Task description:
Give the count of lines in the data that include the string "Babo", with no added remarks.

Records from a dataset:
++++++++++++++++++++

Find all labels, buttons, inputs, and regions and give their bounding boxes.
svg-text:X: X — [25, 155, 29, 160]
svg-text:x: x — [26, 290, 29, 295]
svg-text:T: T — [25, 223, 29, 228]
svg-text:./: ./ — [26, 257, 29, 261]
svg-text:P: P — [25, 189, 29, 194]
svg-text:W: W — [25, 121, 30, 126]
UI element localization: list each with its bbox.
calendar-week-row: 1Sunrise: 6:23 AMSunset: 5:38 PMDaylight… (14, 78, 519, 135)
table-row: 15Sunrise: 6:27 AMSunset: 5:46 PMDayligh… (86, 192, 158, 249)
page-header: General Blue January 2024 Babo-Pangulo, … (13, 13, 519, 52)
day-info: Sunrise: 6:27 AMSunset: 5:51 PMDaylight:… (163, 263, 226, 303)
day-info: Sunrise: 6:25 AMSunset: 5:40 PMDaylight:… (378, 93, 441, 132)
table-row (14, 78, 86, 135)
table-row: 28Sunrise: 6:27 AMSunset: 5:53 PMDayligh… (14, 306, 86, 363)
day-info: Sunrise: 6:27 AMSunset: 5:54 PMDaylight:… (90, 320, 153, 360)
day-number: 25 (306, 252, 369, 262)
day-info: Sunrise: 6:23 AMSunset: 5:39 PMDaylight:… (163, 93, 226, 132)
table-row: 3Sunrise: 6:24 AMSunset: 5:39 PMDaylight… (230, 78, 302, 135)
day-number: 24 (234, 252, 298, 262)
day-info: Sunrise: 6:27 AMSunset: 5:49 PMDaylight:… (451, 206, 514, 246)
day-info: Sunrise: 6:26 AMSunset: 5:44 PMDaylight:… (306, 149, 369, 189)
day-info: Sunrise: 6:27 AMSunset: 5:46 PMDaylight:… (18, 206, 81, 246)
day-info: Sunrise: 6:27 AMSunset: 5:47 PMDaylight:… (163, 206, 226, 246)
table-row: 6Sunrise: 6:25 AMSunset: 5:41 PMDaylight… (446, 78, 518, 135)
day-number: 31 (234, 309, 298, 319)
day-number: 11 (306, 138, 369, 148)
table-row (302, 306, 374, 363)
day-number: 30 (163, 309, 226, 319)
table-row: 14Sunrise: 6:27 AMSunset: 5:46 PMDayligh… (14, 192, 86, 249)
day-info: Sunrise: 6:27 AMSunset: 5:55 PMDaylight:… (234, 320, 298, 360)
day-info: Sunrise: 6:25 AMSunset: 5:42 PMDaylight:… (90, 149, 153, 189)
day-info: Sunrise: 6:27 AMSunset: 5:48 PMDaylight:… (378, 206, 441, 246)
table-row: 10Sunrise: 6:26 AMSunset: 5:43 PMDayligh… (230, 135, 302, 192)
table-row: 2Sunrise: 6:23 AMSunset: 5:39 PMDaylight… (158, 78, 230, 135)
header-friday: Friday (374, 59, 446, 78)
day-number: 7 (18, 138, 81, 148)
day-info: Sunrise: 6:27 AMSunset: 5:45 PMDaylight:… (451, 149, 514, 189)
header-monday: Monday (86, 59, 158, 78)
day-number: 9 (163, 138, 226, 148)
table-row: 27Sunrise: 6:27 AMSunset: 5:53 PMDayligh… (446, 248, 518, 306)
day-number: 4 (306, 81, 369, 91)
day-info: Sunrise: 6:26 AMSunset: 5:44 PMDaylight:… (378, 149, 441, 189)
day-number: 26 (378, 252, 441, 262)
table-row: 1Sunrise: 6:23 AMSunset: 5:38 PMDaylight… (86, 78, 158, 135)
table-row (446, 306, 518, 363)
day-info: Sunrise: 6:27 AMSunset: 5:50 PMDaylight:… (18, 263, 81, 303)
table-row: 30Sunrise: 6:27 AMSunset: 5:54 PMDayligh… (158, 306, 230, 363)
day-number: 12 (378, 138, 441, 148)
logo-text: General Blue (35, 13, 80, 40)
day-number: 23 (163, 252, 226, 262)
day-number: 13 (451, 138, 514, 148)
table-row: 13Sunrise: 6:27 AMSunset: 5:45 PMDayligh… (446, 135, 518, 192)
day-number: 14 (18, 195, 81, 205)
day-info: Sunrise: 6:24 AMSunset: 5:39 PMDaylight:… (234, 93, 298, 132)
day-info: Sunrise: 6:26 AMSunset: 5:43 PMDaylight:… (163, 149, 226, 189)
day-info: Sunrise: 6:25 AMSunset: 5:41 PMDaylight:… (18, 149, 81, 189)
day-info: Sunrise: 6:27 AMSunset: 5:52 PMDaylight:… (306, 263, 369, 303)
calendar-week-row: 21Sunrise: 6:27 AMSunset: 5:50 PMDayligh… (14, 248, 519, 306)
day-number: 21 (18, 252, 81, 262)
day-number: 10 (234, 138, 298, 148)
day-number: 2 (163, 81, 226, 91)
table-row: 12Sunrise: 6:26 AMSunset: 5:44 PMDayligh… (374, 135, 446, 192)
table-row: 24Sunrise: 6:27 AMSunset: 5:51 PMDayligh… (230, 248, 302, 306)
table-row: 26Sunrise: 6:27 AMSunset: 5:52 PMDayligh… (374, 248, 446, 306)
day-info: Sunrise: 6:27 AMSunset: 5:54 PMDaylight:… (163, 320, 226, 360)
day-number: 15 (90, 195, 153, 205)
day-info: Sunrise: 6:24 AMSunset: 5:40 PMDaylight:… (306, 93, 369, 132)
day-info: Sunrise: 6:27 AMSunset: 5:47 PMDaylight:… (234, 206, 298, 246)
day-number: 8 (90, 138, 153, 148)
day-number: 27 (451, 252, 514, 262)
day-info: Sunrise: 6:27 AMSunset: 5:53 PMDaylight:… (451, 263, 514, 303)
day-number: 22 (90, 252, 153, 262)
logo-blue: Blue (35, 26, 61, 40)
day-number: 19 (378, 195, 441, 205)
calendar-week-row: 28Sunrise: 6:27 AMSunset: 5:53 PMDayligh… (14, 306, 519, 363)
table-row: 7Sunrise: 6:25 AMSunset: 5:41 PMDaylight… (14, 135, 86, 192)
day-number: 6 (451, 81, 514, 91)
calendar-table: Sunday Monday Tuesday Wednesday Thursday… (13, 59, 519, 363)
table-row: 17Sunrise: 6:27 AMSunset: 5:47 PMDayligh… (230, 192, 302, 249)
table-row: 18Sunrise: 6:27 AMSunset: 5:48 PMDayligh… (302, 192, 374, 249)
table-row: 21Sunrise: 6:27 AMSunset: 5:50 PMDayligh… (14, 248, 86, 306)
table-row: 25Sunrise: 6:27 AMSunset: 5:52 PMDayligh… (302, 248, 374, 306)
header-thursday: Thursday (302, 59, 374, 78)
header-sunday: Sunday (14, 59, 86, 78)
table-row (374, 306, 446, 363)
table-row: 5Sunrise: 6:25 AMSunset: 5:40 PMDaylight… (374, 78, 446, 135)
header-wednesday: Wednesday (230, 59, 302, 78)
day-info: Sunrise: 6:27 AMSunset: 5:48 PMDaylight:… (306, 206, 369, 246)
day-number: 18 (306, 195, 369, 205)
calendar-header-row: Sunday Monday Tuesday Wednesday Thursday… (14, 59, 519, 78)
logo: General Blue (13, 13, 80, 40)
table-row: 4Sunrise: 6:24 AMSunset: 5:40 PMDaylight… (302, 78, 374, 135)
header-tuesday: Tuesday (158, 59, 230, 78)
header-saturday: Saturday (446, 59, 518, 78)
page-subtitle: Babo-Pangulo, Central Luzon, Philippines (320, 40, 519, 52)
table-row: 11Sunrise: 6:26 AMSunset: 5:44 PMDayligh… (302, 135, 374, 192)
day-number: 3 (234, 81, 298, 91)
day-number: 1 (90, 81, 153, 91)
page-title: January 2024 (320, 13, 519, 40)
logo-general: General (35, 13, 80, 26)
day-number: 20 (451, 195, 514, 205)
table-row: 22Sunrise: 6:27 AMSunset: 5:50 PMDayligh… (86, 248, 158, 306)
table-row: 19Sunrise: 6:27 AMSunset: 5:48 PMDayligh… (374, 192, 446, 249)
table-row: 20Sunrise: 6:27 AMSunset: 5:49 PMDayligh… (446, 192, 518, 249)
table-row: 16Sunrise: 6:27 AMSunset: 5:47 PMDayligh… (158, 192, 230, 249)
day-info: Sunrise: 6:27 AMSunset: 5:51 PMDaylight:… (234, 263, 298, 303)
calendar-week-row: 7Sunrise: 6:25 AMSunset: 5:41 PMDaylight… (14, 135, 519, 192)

++++++++++++++++++++

Task solution:
2